WHAT YOU SHOULD DO: Among the records below, find the line that has "という順で、周回が重ねられていった。永井選手も走る"; from there, give the lines again exactly, and stop after the line that has "は、後に正式に発表された。Q1担当は今回も織戸選手。".

─── SUPPLIED RECORDS ───

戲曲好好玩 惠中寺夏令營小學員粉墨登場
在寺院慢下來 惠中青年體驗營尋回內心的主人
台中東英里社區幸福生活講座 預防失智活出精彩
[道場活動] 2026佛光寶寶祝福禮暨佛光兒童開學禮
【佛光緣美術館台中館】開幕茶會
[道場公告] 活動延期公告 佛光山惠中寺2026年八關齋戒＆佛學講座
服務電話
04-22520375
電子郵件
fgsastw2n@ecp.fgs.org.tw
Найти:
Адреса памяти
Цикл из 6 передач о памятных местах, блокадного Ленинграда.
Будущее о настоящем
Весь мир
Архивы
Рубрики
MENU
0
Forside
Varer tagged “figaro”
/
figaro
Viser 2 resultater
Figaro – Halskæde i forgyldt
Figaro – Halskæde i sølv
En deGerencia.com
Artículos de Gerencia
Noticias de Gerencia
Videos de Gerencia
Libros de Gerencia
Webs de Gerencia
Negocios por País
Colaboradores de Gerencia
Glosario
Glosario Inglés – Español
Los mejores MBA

───
─── SUPPLIED RECORDS ───

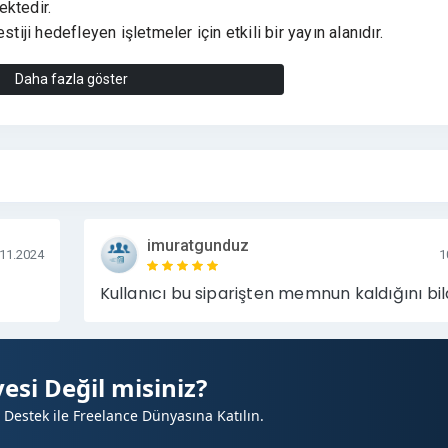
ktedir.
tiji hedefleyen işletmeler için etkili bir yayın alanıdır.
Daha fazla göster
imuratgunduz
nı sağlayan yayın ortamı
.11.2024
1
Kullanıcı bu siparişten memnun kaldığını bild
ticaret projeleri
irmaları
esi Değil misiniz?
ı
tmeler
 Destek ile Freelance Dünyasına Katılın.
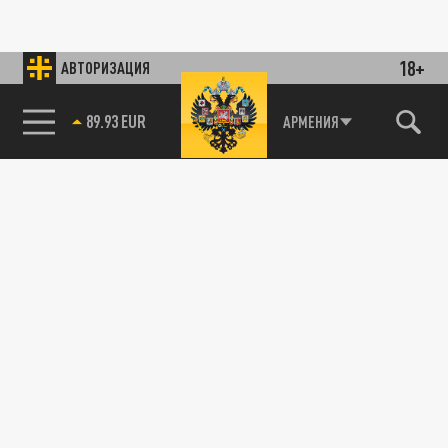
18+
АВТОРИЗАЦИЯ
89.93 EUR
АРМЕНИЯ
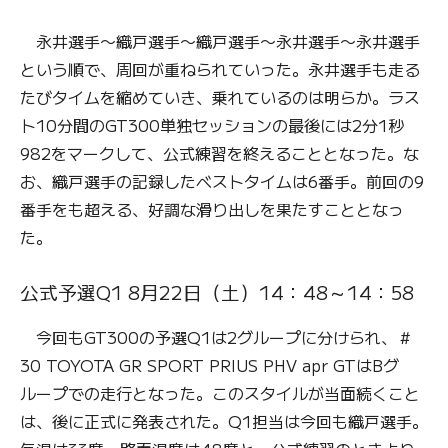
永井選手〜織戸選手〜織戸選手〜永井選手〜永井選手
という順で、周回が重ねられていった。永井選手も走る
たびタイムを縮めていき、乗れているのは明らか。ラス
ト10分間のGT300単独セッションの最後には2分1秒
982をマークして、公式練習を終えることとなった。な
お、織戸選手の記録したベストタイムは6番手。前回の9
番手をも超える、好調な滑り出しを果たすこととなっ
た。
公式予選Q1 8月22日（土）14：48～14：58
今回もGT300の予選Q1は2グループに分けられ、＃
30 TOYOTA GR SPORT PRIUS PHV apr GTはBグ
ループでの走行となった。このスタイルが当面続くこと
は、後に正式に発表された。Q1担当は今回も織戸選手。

───
─── SUPPLIED RECORDS ───

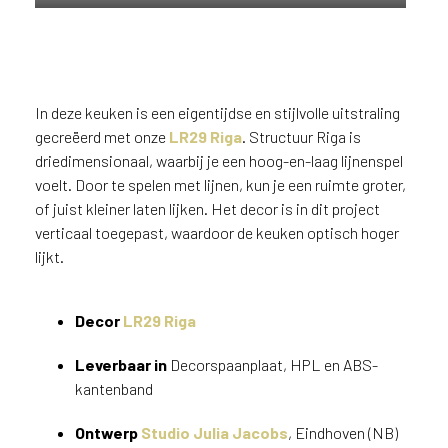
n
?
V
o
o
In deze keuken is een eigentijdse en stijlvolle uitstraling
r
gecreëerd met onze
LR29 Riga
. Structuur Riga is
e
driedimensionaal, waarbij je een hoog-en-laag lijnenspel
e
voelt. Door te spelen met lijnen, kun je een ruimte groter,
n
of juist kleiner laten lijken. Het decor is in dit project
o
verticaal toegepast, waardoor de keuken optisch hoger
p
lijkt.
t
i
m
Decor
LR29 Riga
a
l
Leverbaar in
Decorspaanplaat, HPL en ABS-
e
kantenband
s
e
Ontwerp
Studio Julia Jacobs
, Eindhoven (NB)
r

───

EXERCISE RESULT:
という順で、周回が重ねられていった。永井選手も走る
たびタイムを縮めていき、乗れているのは明らか。ラス
ト10分間のGT300単独セッションの最後には2分1秒
982をマークして、公式練習を終えることとなった。な
お、織戸選手の記録したベストタイムは6番手。前回の9
番手をも超える、好調な滑り出しを果たすこととなっ
た。
公式予選Q1 8月22日（土）14：48～14：58
今回もGT300の予選Q1は2グループに分けられ、＃
30 TOYOTA GR SPORT PRIUS PHV apr GTはBグ
ループでの走行となった。このスタイルが当面続くこと
は、後に正式に発表された。Q1担当は今回も織戸選手。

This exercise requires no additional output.